The China Railways SL5 (勝利5, Shènglì, "victory") steam locomotive was a class of "Pacific" type passenger steam locomotives operated by the China Railway. They were originally built for the South Manchuria Railway in 1927 and 1928.

==History==
As speeds increased and trains got heavier with the introduction of steel passenger carriages, the Pashishi class became inadequate, and the Pashiko class was ordered as a replacement. It was the first locomotive designed by Nobutarō Yoshino (吉野信太郎), who had returned to Japan in 1927 after two and a half years of studying at the American Locomotive Company, and who went on to be involved in the design of most subsequent Mantetsu locomotives.

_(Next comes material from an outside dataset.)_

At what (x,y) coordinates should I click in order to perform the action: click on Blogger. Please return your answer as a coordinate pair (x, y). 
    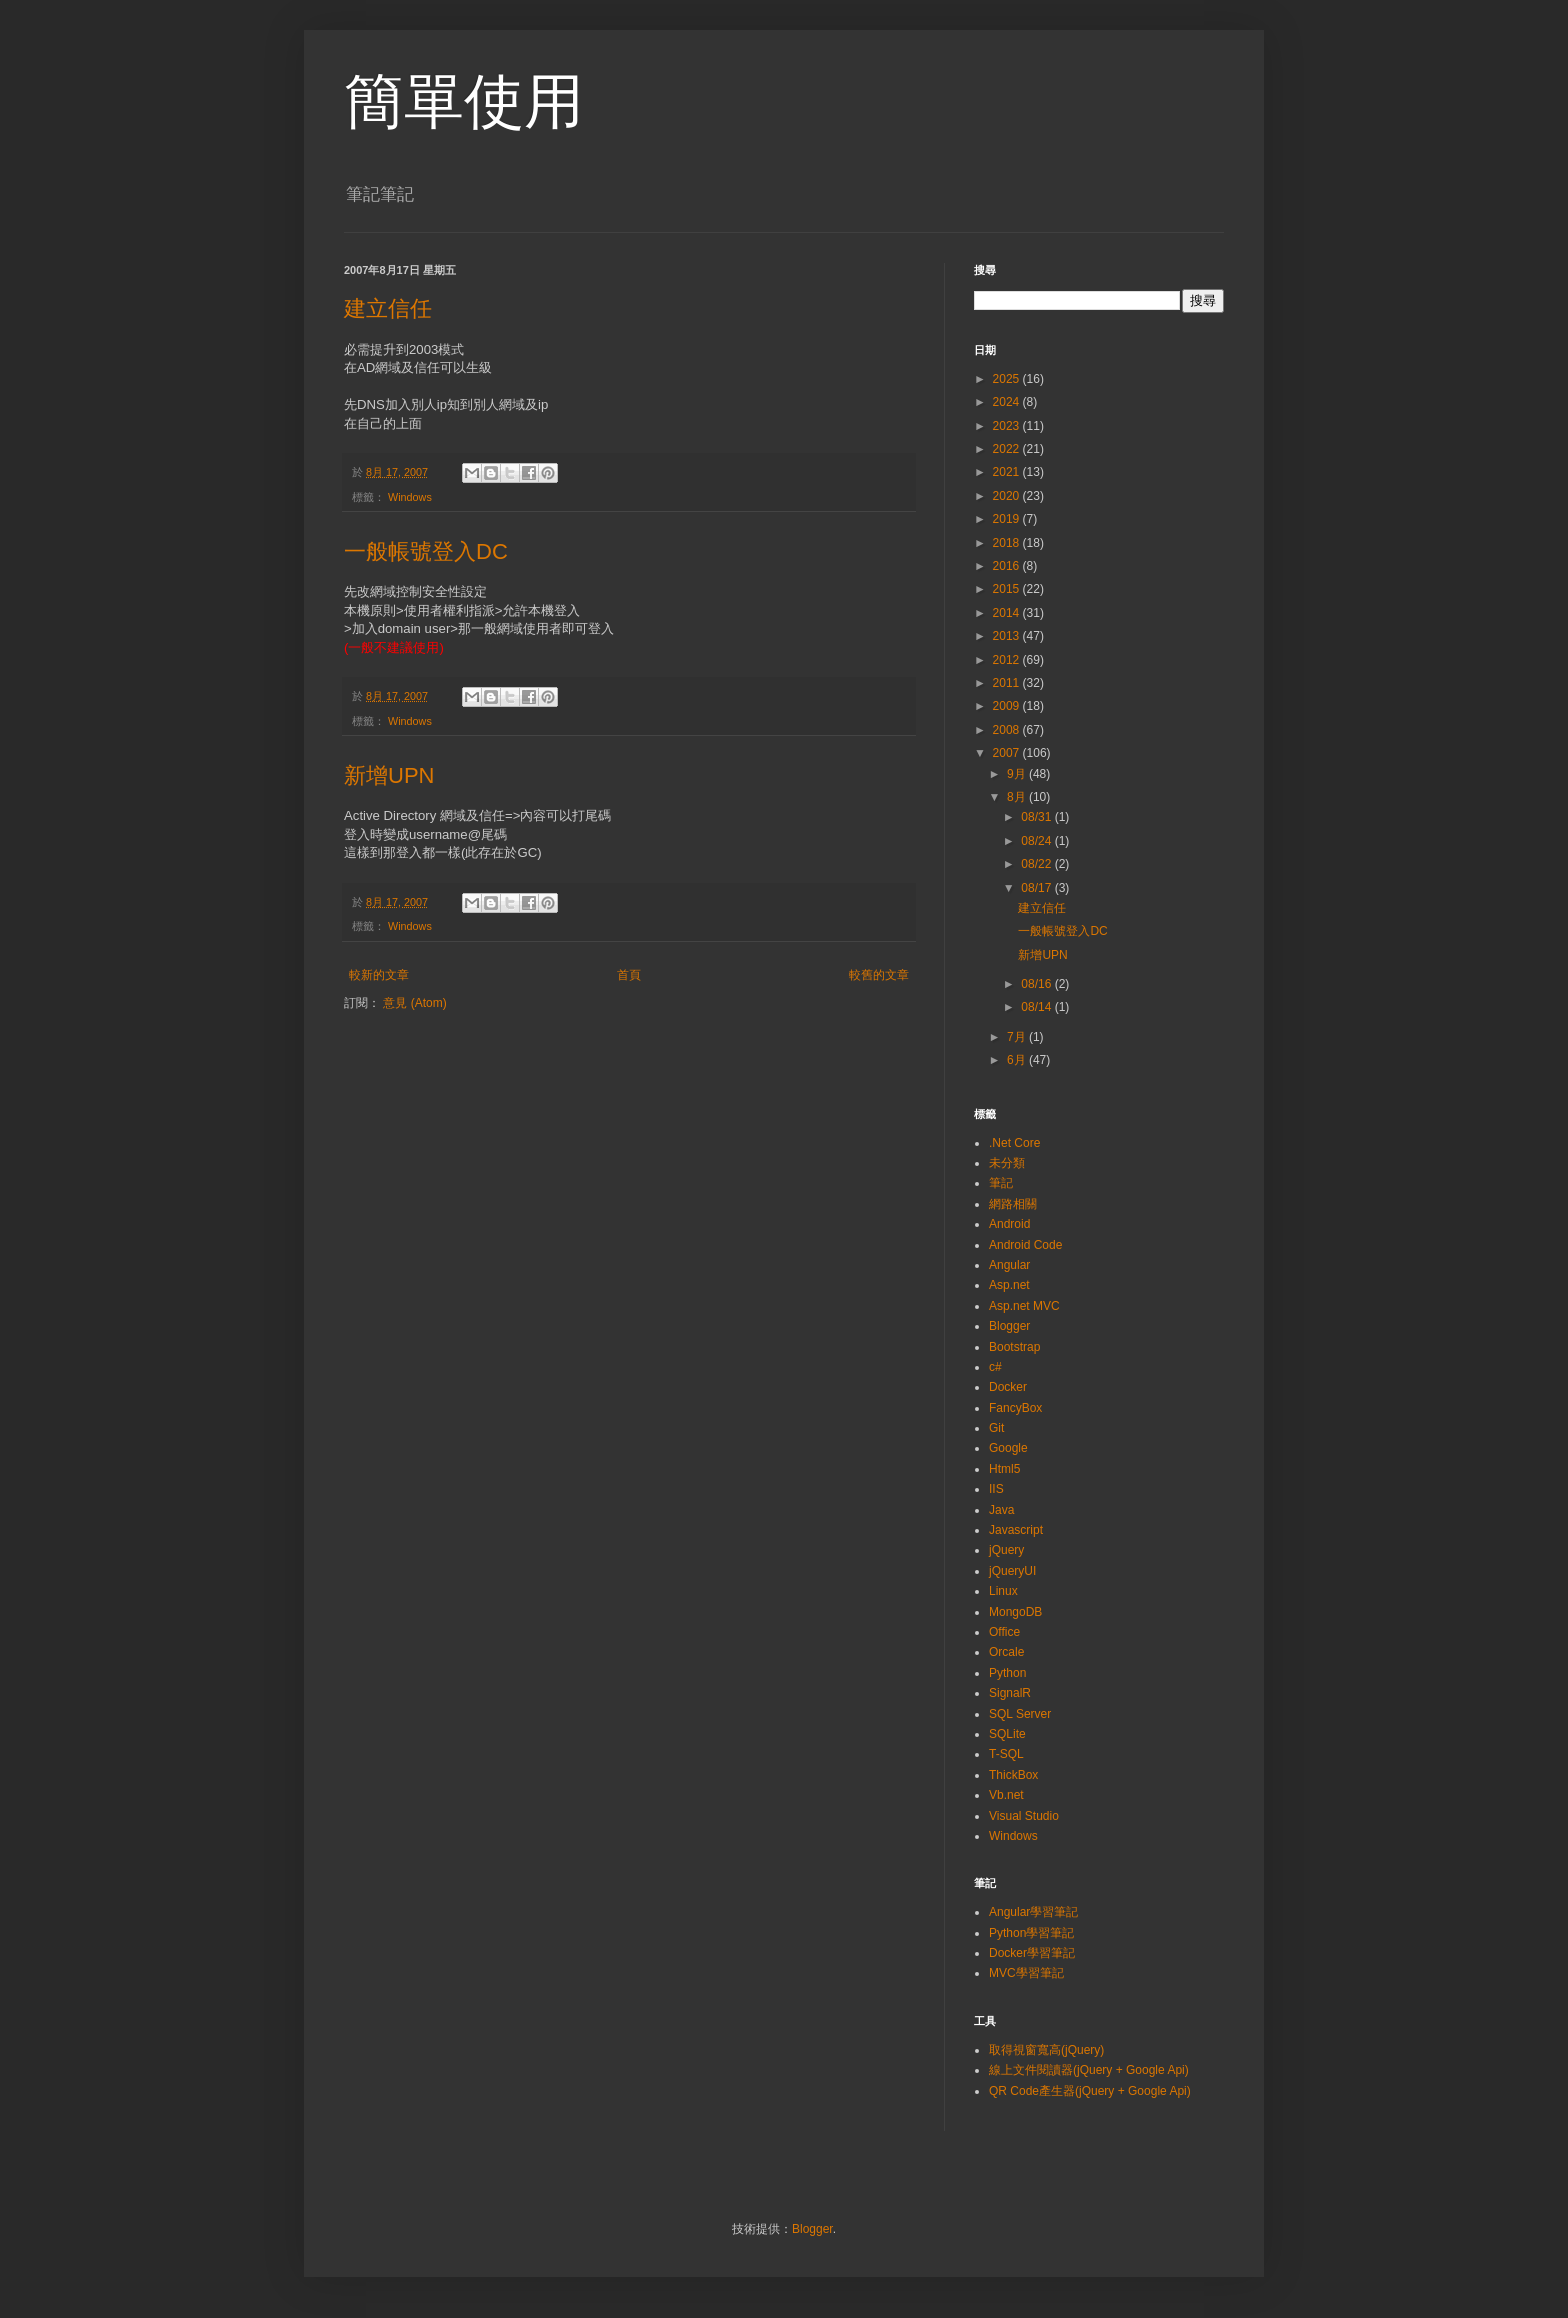
    Looking at the image, I should click on (1009, 1326).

To boost the performance, cylinder size was increased and the fire grate was made larger. The Pashiko class was the first Mantetsu locomotive to be equipped with a combustion chamber firebox, and the first passenger locomotive to be fitted with an automatic stoker. With the introduction of the Pashiko class, of which eleven were built by the Shahekou Works in 1927 and 1928, the travel time of the Dalian–Changchun "Hato" express train dropped from 12 hours 30 minutes in 1929 to 10 hours 30 minutes in 1933. In 1934 they were used for high-speed tests of the "Asia Express" between Dalian and Fengtian. Until the arrival of the streamlined Pashina class, these locomotives were the most emblematic of Mantetsu passenger service.

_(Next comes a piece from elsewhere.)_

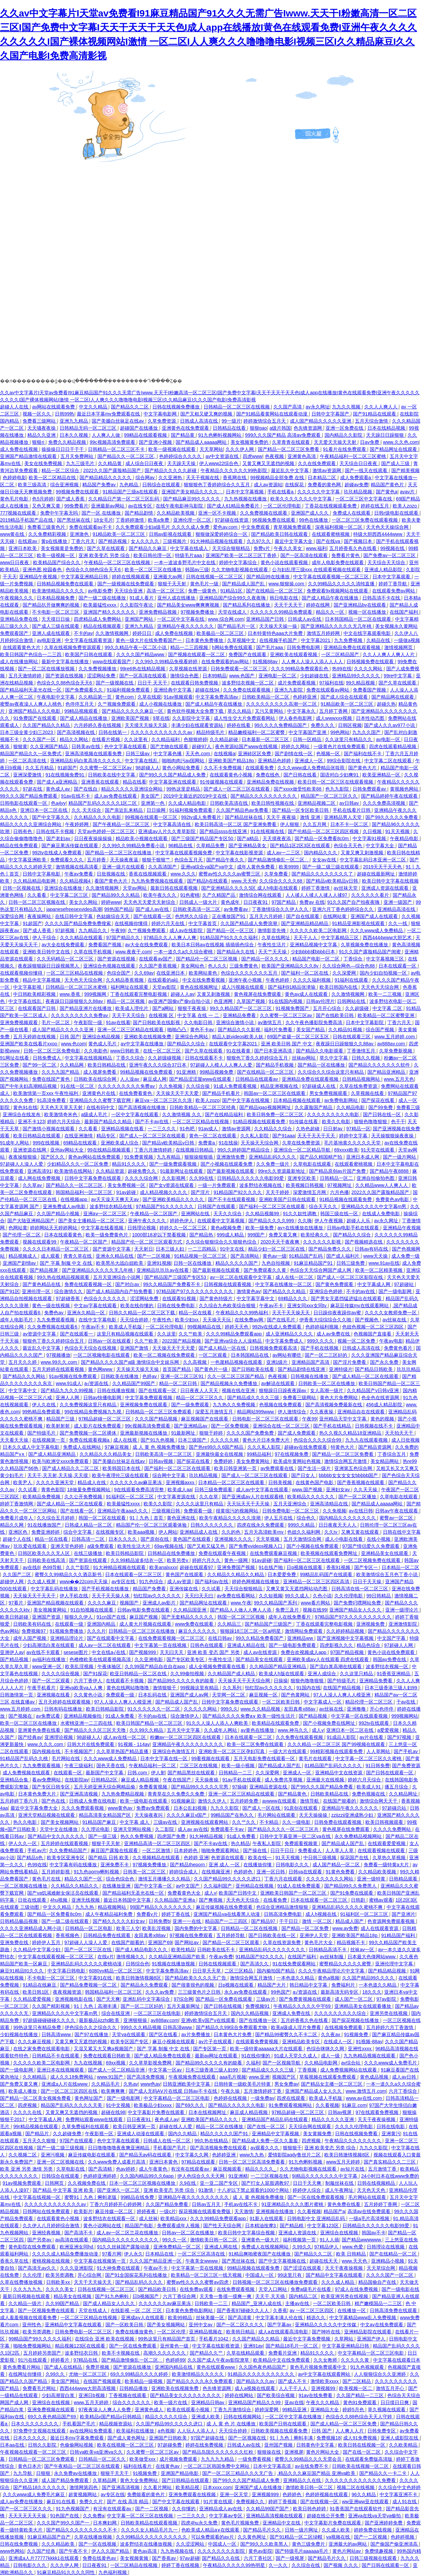 This screenshot has width=421, height=2576. I want to click on 久久精品资源, so click(110, 1171).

| Owner | Class & numbers (1927–1938) | Class & numbers (1938–1945) | Builder |
|---|---|---|---|
| Mantetsu | パシコ950–パシコ960 | パシコ1–パシコ11 | Shahekou Works |

===Postwar===
All eleven survived the war, with five having been assigned to the Dalian Railway Bureau, and six to the Fengtian Bureau at the end of the war, and were taken over by the Republic of China Railway. In 1951, the China Railway designated them class ㄆㄒ伍 (PX5), subsequently becoming class SL5 (勝利, Shènglì, "victory") in 1959, and were numbered in the 281–300 range. They were used by CR primarily around Shenyang on passenger trains.

SL5 281-283, and 292 were noted to be in dump around Sujiatun Locomotive Depot in April 1984. SL5 296 was noted to be in service around Sujiatun Locomotive Depot in October 1980. SL5-292 is preserved at the Shenyang Railway Museum.